REQUIRED WORK:
Each line from the one holding "Fits These Machines" to the last line of the listing must be set down exactly. No pictures are to be included.

---------- MATERIAL SUPPLIED ----------

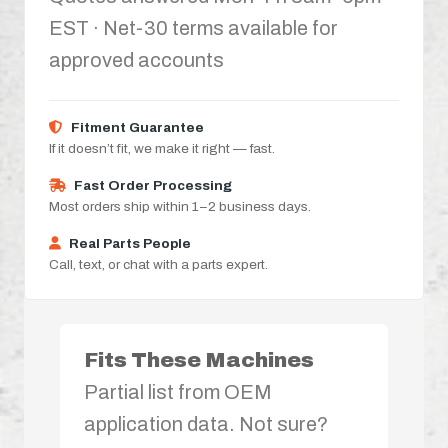
EST · Net-30 terms available for
approved accounts
Fitment Guarantee
If it doesn’t fit, we make it right — fast.
Fast Order Processing
Most orders ship within 1–2 business days.
Real Parts People
Call, text, or chat with a parts expert.
Fits These Machines
Partial list from OEM
application data. Not sure?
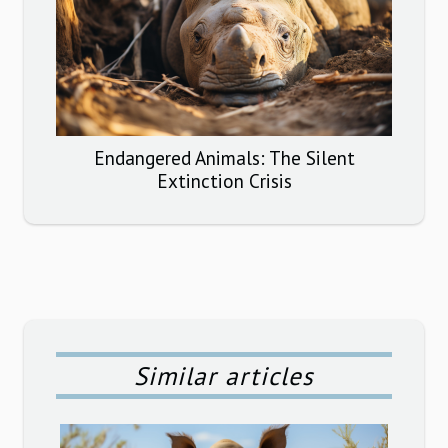
Endangered Animals: The Silent
Extinction Crisis
Similar articles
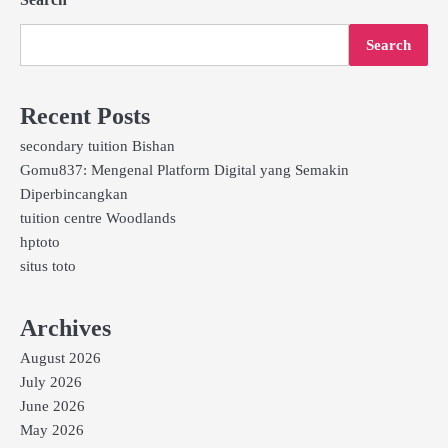
Search
Recent Posts
secondary tuition Bishan
Gomu837: Mengenal Platform Digital yang Semakin
Diperbincangkan
tuition centre Woodlands
hptoto
situs toto
Archives
August 2026
July 2026
June 2026
May 2026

----------

RESULT:
Fits These Machines
Partial list from OEM
application data. Not sure?
Endangered Animals: The Silent
Extinction Crisis
Similar articles
Search
Recent Posts
secondary tuition Bishan
Gomu837: Mengenal Platform Digital yang Semakin
Diperbincangkan
tuition centre Woodlands
hptoto
situs toto
Archives
August 2026
July 2026
June 2026
May 2026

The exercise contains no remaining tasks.